The Mudcat Café TM
Thread #63952   Message #1091952
Posted By: AllisonA(Animaterra)
13-Jan-04 - 01:07 PM
Thread Name: BS: Bereavement
Subject: RE: BS: Bereavement
Oh, David, how kind you are to ask. I've been thinking of you, too.

It's been 101 days since Byron died. I promised myself I'd stop counting after 100. I still cry every single day, I still can't really believe he's dead. I still miss him like I'd miss an arm or a leg. I am still so much in love with him.

I've lost nearly 20 lbs, but that seems to be stabilizing.

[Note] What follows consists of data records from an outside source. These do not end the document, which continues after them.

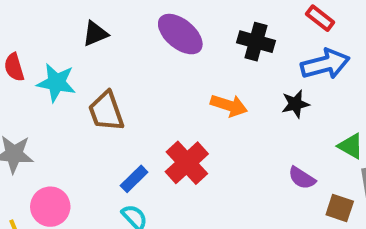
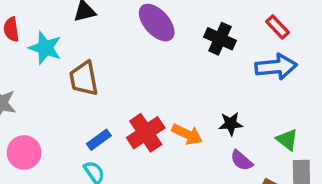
black star: (295, 104) -> (231, 124), moved
orange arrow: (229, 105) -> (187, 134), moved

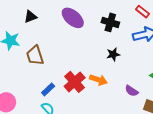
black star: (231, 124) -> (113, 54), moved

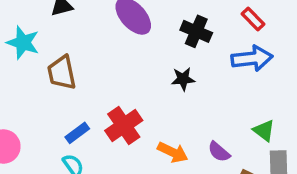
black star: (113, 54) -> (183, 79), moved
orange arrow: (98, 80) -> (173, 152), moved

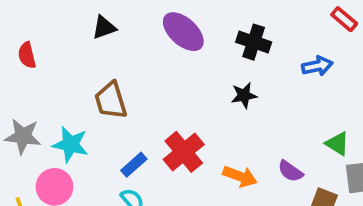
red rectangle: (253, 19) -> (344, 19), moved
cyan star: (23, 43) -> (70, 144), moved
blue arrow: (252, 58) -> (317, 66), size x0.7

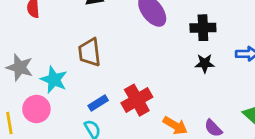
black cross: (254, 42) -> (203, 28), turned -30
black star: (244, 95) -> (205, 63), moved

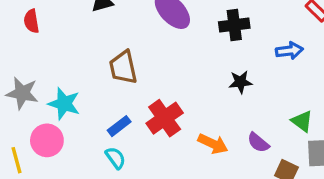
brown trapezoid: (89, 52) -> (123, 67), moved
black star: (205, 63) -> (240, 82), moved

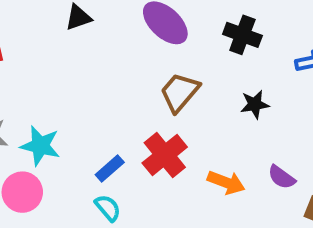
black cross: (234, 25) -> (242, 35), turned 32
brown trapezoid: (123, 67) -> (180, 92), moved, turned 57

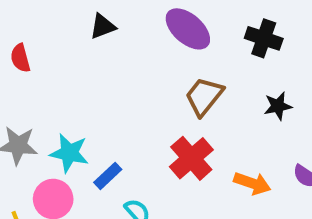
blue rectangle: (110, 168) -> (108, 176), moved

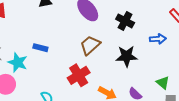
black star: (278, 106) -> (127, 56), size x1.5
blue rectangle: (108, 176) -> (40, 48), moved, turned 48

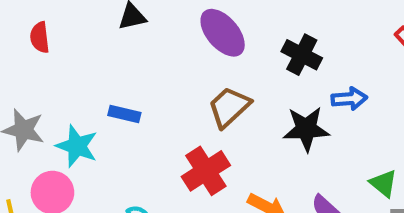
blue arrow: (158, 39) -> (349, 99), moved

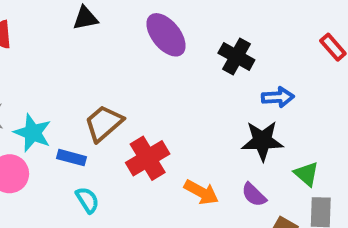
brown trapezoid: (229, 107) -> (104, 123), moved
blue rectangle: (124, 114) -> (72, 158), moved
black star: (306, 129) -> (262, 141), moved

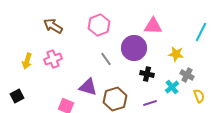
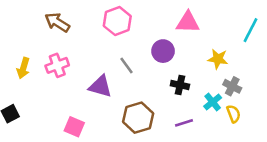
purple circle: (134, 48) -> (163, 51), size x0.7
purple triangle: (88, 87) -> (100, 86), moved
yellow semicircle: (199, 96) -> (234, 114), moved

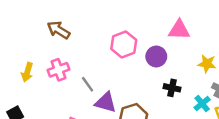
pink hexagon: (117, 21) -> (124, 44), moved
gray line: (126, 65) -> (88, 84), moved
purple triangle: (100, 86) -> (106, 102), moved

Most of my friends don't bring him up much in conversation anymore. He's part of their past, though he's still so much a part of my present.

But the daily existance part of this is easier. I can also laugh, joke, get through each day. I'm having the hardest time with getting ready for a new chorus concert season- just finding the time and collecting the music feels more like a chore. And Byron used to record my "teaching tape" for me, and I have to do it on my own with the lowest possible technology this year. That feels like more work than I feel up to.
But I sing with friends, and I'm learning to play the concertina, which feels like the instrument I've been lookng for all my life!

So, I'm surviving, despite my expectations. And I'm grateful for good friends.